My test was run with synchronous_commit=off, so I didn't expect the
group commit patch to have much of an impact. I included it mostly to
see whether by chance it helped anyway (since it also helps other WAL
flushes, not just commits) or whether it caused any regression.

One somewhat odd thing about these numbers is that, on permanent
tables, all of the patches seemed to show regressions vs. master in
single-client throughput. That's a slightly difficult result to
believe, though, so it's probably a testing artifact of some kind.

--
Robert Haas
EnterpriseDB: http://www.enterprisedb.com
The Enterprise PostgreSQL Company


From: Tatsuo Ishii <ishii(at)postgresql(dot)org>
To: robertmhaas(at)gmail(dot)com
Cc: pgsql-hackers(at)postgresql(dot)org
Subject: Re: basic pgbench runs with various performance-related patches
Date: 2012-01-25 00:24:50
Message-ID: 20120125.092450.128144703244102426.t-ishii@sraoss.co.jp
Views: Raw Message | Whole Thread | Download mbox | Resend email
Lists: pgsql-hackers

> My test was run with synchronous_commit=off, so I didn't expect the
> group commit patch to have much of an impact.

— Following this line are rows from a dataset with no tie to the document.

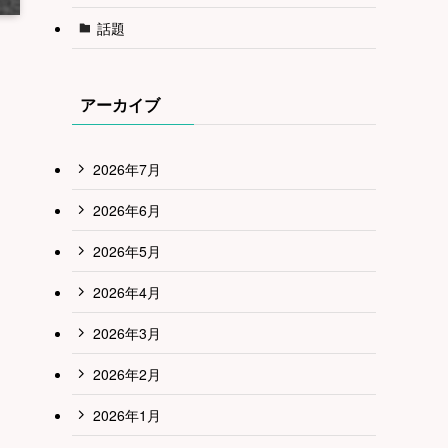
話題
アーカイブ
2026年7月
2026年6月
2026年5月
2026年4月
2026年3月
2026年2月
2026年1月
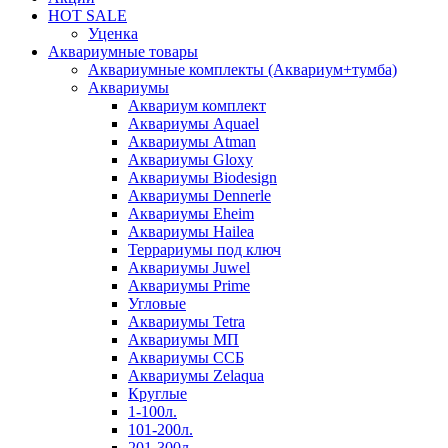
HOT SALE
Уценка
Аквариумные товары
Аквариумные комплекты (Аквариум+тумба)
Аквариумы
Аквариум комплект
Аквариумы Aquael
Аквариумы Atman
Аквариумы Gloxy
Аквариумы Biodesign
Аквариумы Dennerle
Аквариумы Eheim
Аквариумы Hailea
Террариумы под ключ
Аквариумы Juwel
Аквариумы Prime
Угловые
Аквариумы Tetra
Аквариумы МП
Аквариумы ССБ
Аквариумы Zelaqua
Круглые
1-100л.
101-200л.
201-300л.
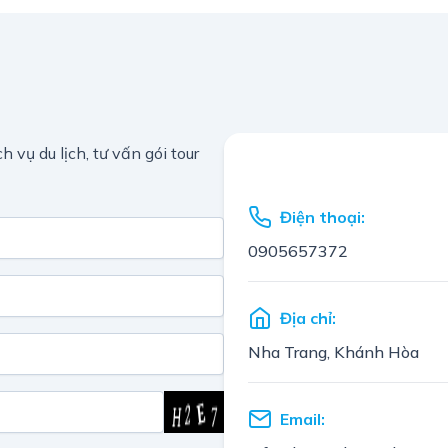
h vụ du lịch, tư vấn gói tour
Điện thoại:
0905657372
Địa chỉ:
Nha Trang, Khánh Hòa
Email:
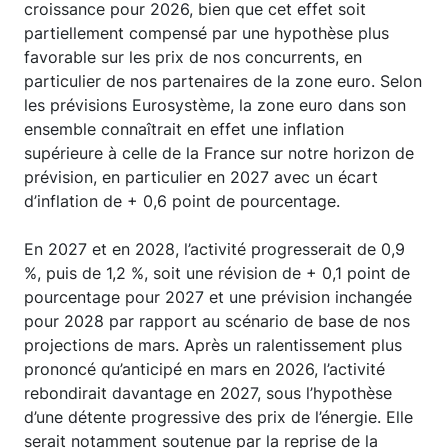
croissance pour 2026, bien que cet effet soit
partiellement compensé par une hypothèse plus
favorable sur les prix de nos concurrents, en
particulier de nos partenaires de la zone euro. Selon
les prévisions Eurosystème, la zone euro dans son
ensemble connaîtrait en effet une inflation
supérieure à celle de la France sur notre horizon de
prévision, en particulier en 2027 avec un écart
d’inflation de + 0,6 point de pourcentage.
En 2027 et en 2028, l’activité progresserait de 0,9
%, puis de 1,2 %, soit une révision de + 0,1 point de
pourcentage pour 2027 et une prévision inchangée
pour 2028 par rapport au scénario de base de nos
projections de mars. Après un ralentissement plus
prononcé qu’anticipé en mars en 2026, l’activité
rebondirait davantage en 2027, sous l’hypothèse
d’une détente progressive des prix de l’énergie. Elle
serait notamment soutenue par la reprise de la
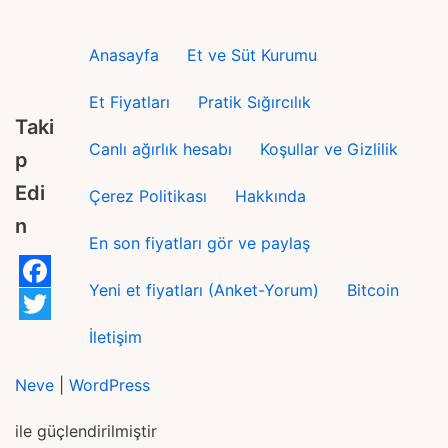
Anasayfa
Et ve Süt Kurumu
Et Fiyatları
Pratik Sığırcılık
Taki
Canlı ağırlık hesabı
Koşullar ve Gizlilik
p
Edi
Çerez Politikası
Hakkında
n
En son fiyatları gör ve paylaş
Yeni et fiyatları (Anket-Yorum)
Bitcoin
F
a
T
İletişim
c
w
Neve
|
WordPress
e
i
b
t
ile güçlendirilmiştir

I included it mostly to
> see whether by chance it helped anyway (since it also helps other WAL
> flushes, not just commits) or whether it caused any regression.

Oh, I see.

> One somewhat odd thing about these numbers is that, on permanent
> tables, all of the patches seemed to show regressions vs. master in
> single-client throughput. That's a slightly difficult result to
> believe, though, so it's probably a testing artifact of some kind.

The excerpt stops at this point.